Hresh looked up. Outlined against the deepening darkness of the sky was the angular figure of a hjjk, standing motionless and erect, holding in one of its many hands the shaft of a spear longer even than itself.
“Child?” Hresh said, and laughed. “A child, am I? No, friend. No. I’m an old man. A very weary old man. Touch my mind more carefully, if you doubt me, and you’ll see.”
“The child denies that he is a child,” said a second hjjk, appearing on the opposite side of the cliff that loomed above him. “But the child is a child all the same. Whatever he may think.”
“As you wish. I am a child.”
And indeed he was: for suddenly time fell inward on itself, and he was little wiry Hresh-full-of-questions again, scrambling hither and yon around the cocoon, plaguing everyone with his need to know, driving Koshmar and Torlyri to distraction, vexing his mother Minbain, irritating his playmates. All the weariness of the latter days dropped away from him. He was alive with his old furious energy and fearlessness, Hresh the chatterer, Hresh the seeker, Hresh the smallest and most eager for knowledge of all the tribe, who had hovered again and again by the hatch of the cocoon, dreaming of darting through one day into the unknown wonderful world that lay outside.

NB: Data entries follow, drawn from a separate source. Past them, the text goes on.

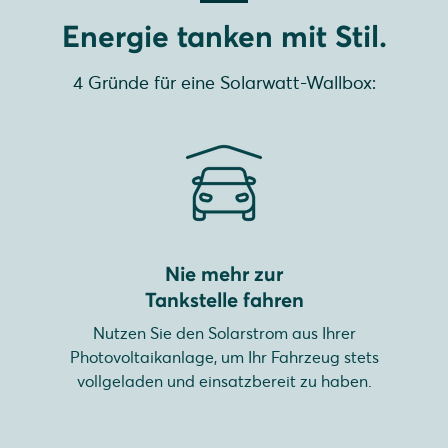
Energie tanken mit Stil.
4 Gründe für eine Solarwatt-Wallbox:
Nie mehr zur
Tankstelle fahren
Nutzen Sie den Solarstrom aus Ihrer
Photovoltaikanlage, um Ihr Fahrzeug stets
vollgeladen und einsatzbereit zu haben.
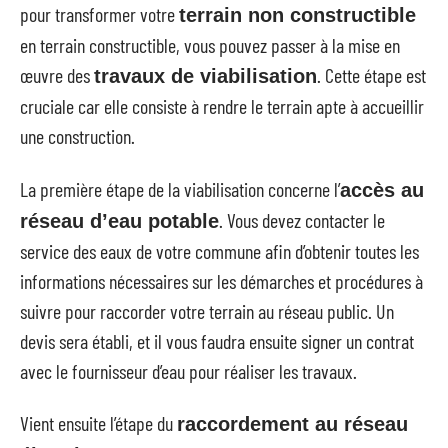
pour transformer votre
terrain non constructible
en terrain constructible, vous pouvez passer à la mise en
œuvre des
. Cette étape est
travaux de viabilisation
cruciale car elle consiste à rendre le terrain apte à accueillir
une construction.
La première étape de la viabilisation concerne l’
accès au
. Vous devez contacter le
réseau d’eau potable
service des eaux de votre commune afin d’obtenir toutes les
informations nécessaires sur les démarches et procédures à
suivre pour raccorder votre terrain au réseau public. Un
devis sera établi, et il vous faudra ensuite signer un contrat
avec le fournisseur d’eau pour réaliser les travaux.
Vient ensuite l’étape du
raccordement au réseau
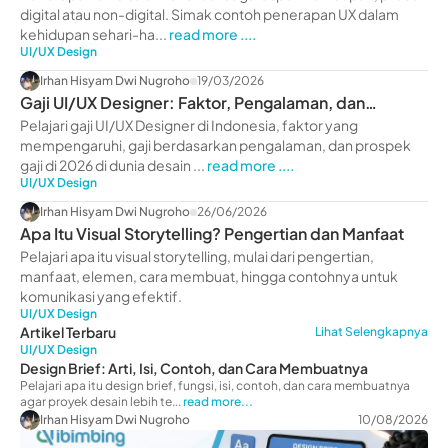
digital atau non-digital. Simak contoh penerapan UX dalam
kehidupan sehari-ha...
read more ....
UI/UX Design
Irhan Hisyam Dwi Nugroho
19/03/2026
Gaji UI/UX Designer: Faktor, Pengalaman, dan
Prospek 2026
Pelajari gaji UI/UX Designer di Indonesia, faktor yang
mempengaruhi, gaji berdasarkan pengalaman, dan prospek
gaji di 2026 di dunia desain ...
read more ....
UI/UX Design
Irhan Hisyam Dwi Nugroho
26/06/2026
Apa Itu Visual Storytelling? Pengertian dan Manfaat
Pelajari apa itu visual storytelling, mulai dari pengertian,
manfaat, elemen, cara membuat, hingga contohnya untuk
komunikasi yang efektif.
UI/UX Design
Artikel Terbaru
Lihat Selengkapnya
UI/UX Design
Design Brief: Arti, Isi, Contoh, dan Cara Membuatnya
Pelajari apa itu design brief, fungsi, isi, contoh, dan cara membuatnya
agar proyek desain lebih te...
read more...
Irhan Hisyam Dwi Nugroho
10/08/2026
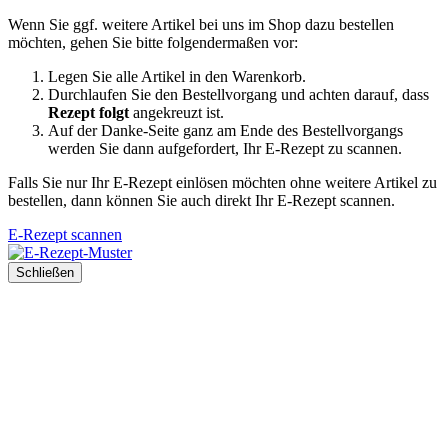
Wenn Sie ggf. weitere Artikel bei uns im Shop dazu bestellen
möchten, gehen Sie bitte folgendermaßen vor:
Legen Sie alle Artikel in den Warenkorb.
Durchlaufen Sie den Bestellvorgang und achten darauf, dass
Rezept folgt
angekreuzt ist.
Auf der Danke-Seite ganz am Ende des Bestellvorgangs
werden Sie dann aufgefordert, Ihr E-Rezept zu scannen.
Falls Sie nur Ihr E-Rezept einlösen möchten ohne weitere Artikel zu
bestellen, dann können Sie auch direkt Ihr E-Rezept scannen.
E-Rezept scannen
Schließen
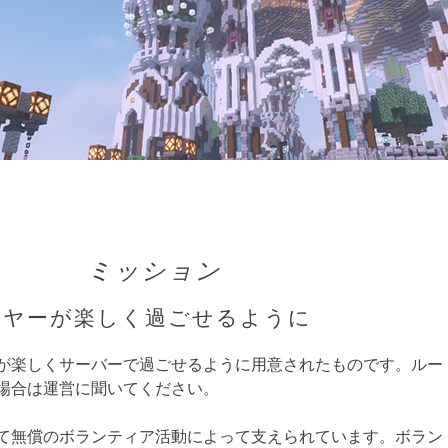
ミッション
イヤーが楽しく過ごせるように
が楽しくサーバーで過ごせるように用意されたものです。ルー
場合は運営に聞いてください。
て無償のボランティア活動によって支えられています。ボラン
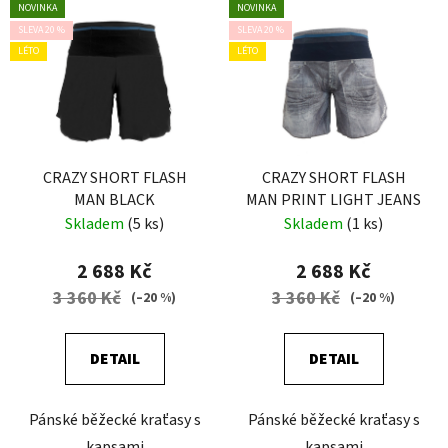
NOVINKA
NOVINKA
SLEVA 20 %
SLEVA 20 %
LÉTO
LÉTO
CRAZY SHORT FLASH
CRAZY SHORT FLASH
MAN BLACK
MAN PRINT LIGHT JEANS
Skladem
(5 ks)
Skladem
(1 ks)
2 688 Kč
2 688 Kč
3 360 Kč
3 360 Kč
(–20 %)
(–20 %)
DETAIL
DETAIL
Pánské běžecké kraťasy s
Pánské běžecké kraťasy s
kapsami
kapsami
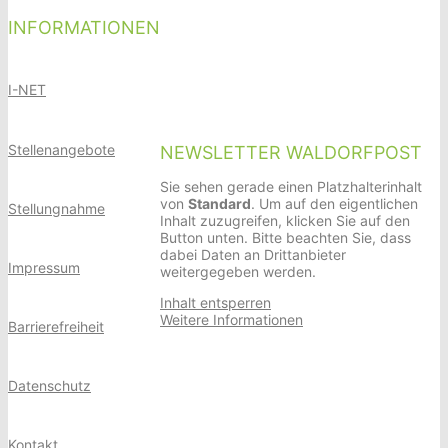
INFORMATIONEN
I-NET
Stellenangebote
NEWSLETTER WALDORFPOST
Sie sehen gerade einen Platzhalterinhalt
von
Standard
. Um auf den eigentlichen
Stellungnahme
Inhalt zuzugreifen, klicken Sie auf den
Button unten. Bitte beachten Sie, dass
dabei Daten an Drittanbieter
Impressum
weitergegeben werden.
Inhalt entsperren
Weitere Informationen
Barrierefreiheit
Datenschutz
Kontakt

The hjjks began to descend the cliff, picking their way toward him over the jagged rock. He waited serenely for them, admiring the agility with which they moved and the way the light of the great blue star, which he realized now was only the Moon, glinted on their rigid, shining yellow-and-black shells. Five, six, seven of them came scrambling down. Not since his childhood had he seen a hjjk. He had thought them fearsome and ugly then; but now he saw the strange beauty of their lean, tapered forms.
The xlendi stood quite still, as if lost in xlendi dreams. One of the hjjks touched it lightly along its long jaw with a bristly forearm, and it turned at once and began to go forward. There was a dark cavern here, a mere crevice that Hresh had not noticed, which led through the heart of the cliff. Starlight was visible ahead. Hresh could hear the distant roar of the cataract as the xlendi plodded onward.
After a time they emerged onto a ledge on the cliff’s outer face. To Hresh’s right the stream, a milky torrent now, erupted through the crack in the rock and went plunging outward into space to land in a foaming basin far below. To his left a winding path led down the side of the cliff into a broad open prairie in which, in the darkness, nothing of consequence could be seen.
“The Queen has been expecting you,” a dry silent hjjk-voice said, as the wagon began its descent into that dark realm beyond.